Chapter 9. Data Compression

Compression is the process used to reduce the physical size of a block of information. In computer graphics, we're interested in reducing the size of a block of graphics data so we can fit more information in a given physical storage space. We also might use compression to fit larger images in a block of memory of a given size. You may find when you examine a particular file format specification that the term data encoding is used to refer to algorithms that perform compression. Data encoding is actually a broader term than data compression. Data compression is a type of data encoding, and one that is used to reduce the size of data. Other types of data encoding are involved in encryption (cryptography) and data transmission (e.g., Morse code).

Contents:
Data Compression Terminology
Pixel Packing
Run-Length Encoding (RLE)
Lempel-Ziv-Welch (LZW) Compression
CCITT (Huffman) Encoding
JPEG Compression
JBIG Compression
ART Compression
Fractal Image Compression
For Further Information About Data Compression

A compressor, naturally enough, performs compression, and a decompressor reconstructs the original data. Although this may seem obvious, a decompressor can operate only by using knowledge of the compression algorithm used to convert the original data into its compressed form. What this means in practice is that there is no way for you to avoid understanding the compression algorithms in the market today if you are interested in manipulating data files. At a minimum, you need general knowledge of the conceptual basis of the algorithms.

If you read through a number of specification documents, you'll find that most formats incorporate some kind of compression method, no matter how rudimentary. You'll also find that only a few different compression schemes are in common use throughout the industry. The most common of these schemes are variants of the following methods, which we discuss in the sections below.

Run-length encoding (RLE)
Lempel-Ziv-Welch (LZW)
CCITT (one type of CCITT compression is a variant on Huffman encoding)
Discrete Cosine Transform (DCT) (used in the JPEG compression we discuss in this chapter)
JBIG
ART
Fractal

In addition, we discuss pixel packing, which is not a compression method per se but an efficient way to store data in contiguous bytes of memory.

Data compression works somewhat differently for the three common types of graphics data: bitmap, vector, and metafile. In bitmap files, only the image data is usually compressed; the header and any other data (color map, footer, and so on) are always left uncompressed. This uncompressed data makes up only a small portion of a typical bitmap file.

Vector files normally do not incorporate a native form of data compression. Vector files store a mathematical description of an image rather than the image data itself. There are reasons why vector files are rarely compressed:

The expression of the image data is already compact in design, so data compression would have little effect.
Vector images are typically fast to read but slow to reconstruct; adding the overhead of decompression would make rendering them still slower.

If a vector file is compressed at all, you will usually find the entire file compressed, header and all.

In metafiles, data compression schemes often resemble those used to compress bitmap files, depending upon the type of data the metafiles contain.

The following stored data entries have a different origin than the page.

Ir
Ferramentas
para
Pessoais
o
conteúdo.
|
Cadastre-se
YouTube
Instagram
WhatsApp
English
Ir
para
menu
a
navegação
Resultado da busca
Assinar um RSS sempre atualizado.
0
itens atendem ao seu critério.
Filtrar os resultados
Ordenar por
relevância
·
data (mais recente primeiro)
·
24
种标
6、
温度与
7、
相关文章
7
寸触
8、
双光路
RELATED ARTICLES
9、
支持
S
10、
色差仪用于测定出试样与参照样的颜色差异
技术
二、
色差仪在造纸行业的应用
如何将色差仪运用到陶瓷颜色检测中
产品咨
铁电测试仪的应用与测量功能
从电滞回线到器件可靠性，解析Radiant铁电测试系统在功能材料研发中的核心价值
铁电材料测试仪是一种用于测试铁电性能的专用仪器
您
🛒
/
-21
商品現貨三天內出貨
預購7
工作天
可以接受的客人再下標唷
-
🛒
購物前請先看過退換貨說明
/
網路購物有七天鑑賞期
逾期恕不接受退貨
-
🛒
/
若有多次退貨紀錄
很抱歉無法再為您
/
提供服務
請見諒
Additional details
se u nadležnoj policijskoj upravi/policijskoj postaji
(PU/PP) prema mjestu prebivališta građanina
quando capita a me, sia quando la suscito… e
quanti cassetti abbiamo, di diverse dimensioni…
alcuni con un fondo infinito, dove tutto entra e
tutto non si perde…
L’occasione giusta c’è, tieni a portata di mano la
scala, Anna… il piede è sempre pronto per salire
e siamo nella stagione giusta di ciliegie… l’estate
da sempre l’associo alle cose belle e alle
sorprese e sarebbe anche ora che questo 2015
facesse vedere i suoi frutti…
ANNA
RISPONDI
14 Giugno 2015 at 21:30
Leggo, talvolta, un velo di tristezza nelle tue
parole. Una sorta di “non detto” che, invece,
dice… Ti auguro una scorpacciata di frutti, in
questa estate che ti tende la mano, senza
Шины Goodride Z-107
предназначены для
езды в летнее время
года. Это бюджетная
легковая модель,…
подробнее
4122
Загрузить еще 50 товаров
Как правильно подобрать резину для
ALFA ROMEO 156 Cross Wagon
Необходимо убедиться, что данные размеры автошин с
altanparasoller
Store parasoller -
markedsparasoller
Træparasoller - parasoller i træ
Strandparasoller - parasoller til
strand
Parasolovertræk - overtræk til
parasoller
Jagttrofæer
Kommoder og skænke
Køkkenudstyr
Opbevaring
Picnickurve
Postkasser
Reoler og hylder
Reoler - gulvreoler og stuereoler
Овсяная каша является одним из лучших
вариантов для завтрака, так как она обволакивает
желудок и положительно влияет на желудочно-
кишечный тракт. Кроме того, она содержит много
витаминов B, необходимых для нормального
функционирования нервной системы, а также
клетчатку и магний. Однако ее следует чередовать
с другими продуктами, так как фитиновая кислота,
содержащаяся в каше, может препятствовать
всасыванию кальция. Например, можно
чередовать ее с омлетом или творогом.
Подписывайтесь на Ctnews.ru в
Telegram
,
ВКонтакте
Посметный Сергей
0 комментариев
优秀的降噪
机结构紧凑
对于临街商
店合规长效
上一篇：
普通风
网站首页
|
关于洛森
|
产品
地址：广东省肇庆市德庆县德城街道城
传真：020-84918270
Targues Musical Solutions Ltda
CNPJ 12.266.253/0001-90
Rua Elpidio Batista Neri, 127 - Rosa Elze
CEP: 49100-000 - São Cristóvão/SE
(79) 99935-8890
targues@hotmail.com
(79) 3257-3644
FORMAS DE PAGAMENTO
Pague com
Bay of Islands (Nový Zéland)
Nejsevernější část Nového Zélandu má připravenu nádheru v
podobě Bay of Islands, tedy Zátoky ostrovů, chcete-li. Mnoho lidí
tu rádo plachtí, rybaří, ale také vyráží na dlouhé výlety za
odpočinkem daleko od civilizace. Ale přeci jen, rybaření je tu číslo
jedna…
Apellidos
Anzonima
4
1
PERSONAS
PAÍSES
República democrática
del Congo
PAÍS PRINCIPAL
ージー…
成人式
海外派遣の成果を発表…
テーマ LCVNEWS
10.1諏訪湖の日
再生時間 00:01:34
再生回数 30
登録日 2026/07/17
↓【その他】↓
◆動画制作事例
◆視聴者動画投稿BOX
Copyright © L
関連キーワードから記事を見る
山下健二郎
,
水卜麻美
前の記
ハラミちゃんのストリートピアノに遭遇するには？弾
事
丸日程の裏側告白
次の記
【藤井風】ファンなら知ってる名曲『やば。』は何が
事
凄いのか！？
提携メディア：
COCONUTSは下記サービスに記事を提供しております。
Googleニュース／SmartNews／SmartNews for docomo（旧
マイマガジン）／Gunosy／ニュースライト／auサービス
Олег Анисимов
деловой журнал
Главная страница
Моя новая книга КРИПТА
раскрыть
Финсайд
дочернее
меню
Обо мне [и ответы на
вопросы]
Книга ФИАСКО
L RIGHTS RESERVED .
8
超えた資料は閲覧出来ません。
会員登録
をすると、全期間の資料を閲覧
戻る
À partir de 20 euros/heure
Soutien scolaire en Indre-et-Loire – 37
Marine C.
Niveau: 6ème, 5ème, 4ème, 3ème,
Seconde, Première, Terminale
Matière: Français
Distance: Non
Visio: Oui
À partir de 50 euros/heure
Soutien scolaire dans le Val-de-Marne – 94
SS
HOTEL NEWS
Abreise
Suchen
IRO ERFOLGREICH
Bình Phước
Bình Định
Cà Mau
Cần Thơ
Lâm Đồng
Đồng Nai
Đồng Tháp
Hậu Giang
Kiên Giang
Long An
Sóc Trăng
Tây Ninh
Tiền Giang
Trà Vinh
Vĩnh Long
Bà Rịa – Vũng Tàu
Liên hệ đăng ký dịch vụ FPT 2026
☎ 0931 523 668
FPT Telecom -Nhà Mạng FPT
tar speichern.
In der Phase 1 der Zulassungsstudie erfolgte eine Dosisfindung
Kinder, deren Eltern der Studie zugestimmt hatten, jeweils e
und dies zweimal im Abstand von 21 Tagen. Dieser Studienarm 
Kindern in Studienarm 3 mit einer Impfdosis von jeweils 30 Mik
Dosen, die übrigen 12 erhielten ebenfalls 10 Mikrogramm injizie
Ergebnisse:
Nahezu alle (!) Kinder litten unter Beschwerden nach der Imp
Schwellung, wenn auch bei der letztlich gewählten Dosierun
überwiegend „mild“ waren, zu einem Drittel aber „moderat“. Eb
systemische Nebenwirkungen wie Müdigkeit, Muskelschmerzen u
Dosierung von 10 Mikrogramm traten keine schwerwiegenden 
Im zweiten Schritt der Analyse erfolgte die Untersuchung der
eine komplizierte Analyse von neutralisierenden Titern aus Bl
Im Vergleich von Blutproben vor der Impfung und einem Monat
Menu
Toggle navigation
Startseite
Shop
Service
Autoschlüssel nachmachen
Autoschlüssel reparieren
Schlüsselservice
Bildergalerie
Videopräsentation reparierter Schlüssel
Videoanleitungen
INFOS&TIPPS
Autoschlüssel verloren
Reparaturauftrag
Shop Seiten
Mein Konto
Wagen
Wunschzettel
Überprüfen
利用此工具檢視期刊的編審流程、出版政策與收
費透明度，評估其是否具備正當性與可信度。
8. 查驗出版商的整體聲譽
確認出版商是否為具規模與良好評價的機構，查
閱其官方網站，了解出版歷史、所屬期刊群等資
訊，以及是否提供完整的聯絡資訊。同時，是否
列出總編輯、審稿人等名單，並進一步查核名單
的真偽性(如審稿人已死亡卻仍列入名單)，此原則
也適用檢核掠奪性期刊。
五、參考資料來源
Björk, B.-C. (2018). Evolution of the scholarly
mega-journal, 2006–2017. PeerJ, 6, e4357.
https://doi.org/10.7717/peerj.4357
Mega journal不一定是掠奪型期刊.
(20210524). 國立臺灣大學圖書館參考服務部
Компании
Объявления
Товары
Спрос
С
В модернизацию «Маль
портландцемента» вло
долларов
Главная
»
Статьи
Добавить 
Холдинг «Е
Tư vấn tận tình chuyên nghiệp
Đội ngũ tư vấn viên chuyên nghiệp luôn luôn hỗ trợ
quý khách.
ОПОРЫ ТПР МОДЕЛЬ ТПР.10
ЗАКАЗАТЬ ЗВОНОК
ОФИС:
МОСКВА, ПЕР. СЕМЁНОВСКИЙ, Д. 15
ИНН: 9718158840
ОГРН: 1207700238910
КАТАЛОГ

Programmers commonly confuse compression algorithms with the files in which they're used. Many programmers ask vendors or newsgroups for specifications for the CCITT or JPEG file formats. There are no such specifications. Compression algorithms define only how data is encoded, not how it is stored on disk. For detailed information on how data is stored on disk, look to an actual image file format specification, such as BMP or GIF, which will define file headers, byte order, and other issues not covered by discussions of compression algorithms. More complex formats, such as TIFF, may incorporate several different compression algorithms.

The following sections introduce the terms used in discussions of data compression and each of the main types of data compression algorithms used for graphics file formats today.

Data Compression Terminology

This section describes the terms you'll encounter when you read about data compression schemes in this chapter and in graphics file format specifications.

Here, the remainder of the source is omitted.